Montag, 7. Juni 2010

Buch-Rezensionen (190): Ann-Charlott Settgast - Zirkuskinder (1959)

(Cover: Amazon.de)

Dieses noch vor dem Bau der Berliner Mauer erschienene Kinderbuch der 1988 verstorbenen Mecklenburger Schriftstellerin Ann-Charlott Settgast ist ein gutes Beispiel dafür, wie in einer für sich doch recht spannenden und unterhaltsamen Handlung ganz DDR-typisch der erhobene Zeigefinger dauerpräsent und ideologische Einflussnahme allgegenwärtig ist. Das macht das Buch zu einem trotzdem lesenswerten Zeitdokument.

Erzählt wird die Geschichte des zwölfjährigen Waisenjungen Fritz, genannt Fiete, und seiner jüngeren Schwester Susi. Diese werden von ihrem Onkel, der in einem Zirkus als Dompteur arbeitet, zu sich genommen. Besonders der aufschneiderische Fiete ist in der neuen abenteuerlichen Umgebung ganz in seinem Element, prahlt er doch schon bald gegenüber einem Zeitungsreporter mit seiner unmittelbar bevorstehenden Karriere als großer Dressurstar. Die zehnjährige Susi hingegen fühlt sich im Zirkus ganz und gar nicht wohl und wird aufgrund eines missverstandenen Scherzes ihres Onkels von Zukunftsängsten geplagt. Und auch wenn sich die beiden schnell mit den anderen Zirkuskindern anfreunden, bringt sich Fiete mit seiner großen Klappe mehr als einmal in Teufels Küche, während die heimwehgeplagte Susi still vor sich hin leidet.

Eine zentrale Figur des Buches ist der dreizehnjährige Bruno, genannt Bumm. Auf den ohne Vater aufwachsenden Sohn der Bärendompteuse wird praktisch alles an negativen Eigenschaften projiziert, was das damalige DDR-Gesellschaftsbild so hergab.
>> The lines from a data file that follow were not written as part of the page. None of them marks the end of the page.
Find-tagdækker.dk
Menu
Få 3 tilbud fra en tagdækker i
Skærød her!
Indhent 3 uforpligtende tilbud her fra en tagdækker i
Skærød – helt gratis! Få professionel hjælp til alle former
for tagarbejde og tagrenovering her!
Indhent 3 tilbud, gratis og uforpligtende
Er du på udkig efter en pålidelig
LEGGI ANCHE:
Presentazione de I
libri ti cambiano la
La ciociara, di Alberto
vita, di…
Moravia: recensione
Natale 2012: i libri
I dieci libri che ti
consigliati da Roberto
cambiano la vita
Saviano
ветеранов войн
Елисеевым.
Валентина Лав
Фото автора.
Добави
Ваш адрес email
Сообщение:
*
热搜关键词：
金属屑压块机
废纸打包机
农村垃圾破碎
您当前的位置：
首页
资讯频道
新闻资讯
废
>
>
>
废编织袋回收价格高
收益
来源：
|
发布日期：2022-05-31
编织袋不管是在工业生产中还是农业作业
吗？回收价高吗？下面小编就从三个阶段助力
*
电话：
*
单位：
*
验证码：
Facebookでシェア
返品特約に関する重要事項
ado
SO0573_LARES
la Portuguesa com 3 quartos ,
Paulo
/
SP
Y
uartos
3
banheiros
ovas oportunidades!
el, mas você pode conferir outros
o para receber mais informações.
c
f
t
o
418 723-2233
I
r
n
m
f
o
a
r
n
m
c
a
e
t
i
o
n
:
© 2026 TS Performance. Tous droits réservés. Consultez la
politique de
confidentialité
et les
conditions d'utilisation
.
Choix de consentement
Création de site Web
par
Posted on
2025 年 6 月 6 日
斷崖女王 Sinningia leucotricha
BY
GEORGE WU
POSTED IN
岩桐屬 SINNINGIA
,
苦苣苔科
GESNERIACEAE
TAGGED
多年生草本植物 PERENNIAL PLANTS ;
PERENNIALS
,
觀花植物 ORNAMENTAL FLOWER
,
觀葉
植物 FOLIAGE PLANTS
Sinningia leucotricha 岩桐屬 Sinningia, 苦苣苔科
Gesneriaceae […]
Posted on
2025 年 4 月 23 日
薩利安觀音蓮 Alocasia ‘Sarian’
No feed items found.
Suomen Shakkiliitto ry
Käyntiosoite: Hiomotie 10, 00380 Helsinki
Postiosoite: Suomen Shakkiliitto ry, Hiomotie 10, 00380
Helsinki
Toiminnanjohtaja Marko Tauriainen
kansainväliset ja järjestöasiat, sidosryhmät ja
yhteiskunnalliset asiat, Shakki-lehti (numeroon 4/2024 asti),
In den Illustrationen von Hans Wiegandt unsympathisch mit Schiebermütze und Ganovenoutfit gezeichnet, kein Mitglied bei den Pionieren, grob und unkameradschaftlich gegenüber den anderen Kindern und darüber hinaus noch ein Fan von westlichen Groschenromanen, hier mit dem schon seit der Zeit der Weimarer Republik verwendeten Kampfbegriff "Schund- und Schmutzliteratur" versehen. Als dann auch noch drei Rhesusaffen aus dem Zirkus gestohlen werden, fällt daher der Verdacht logischerweise schnell auf Bumm, der zu allem Überfluss auch noch Richtung Westen verschwindet...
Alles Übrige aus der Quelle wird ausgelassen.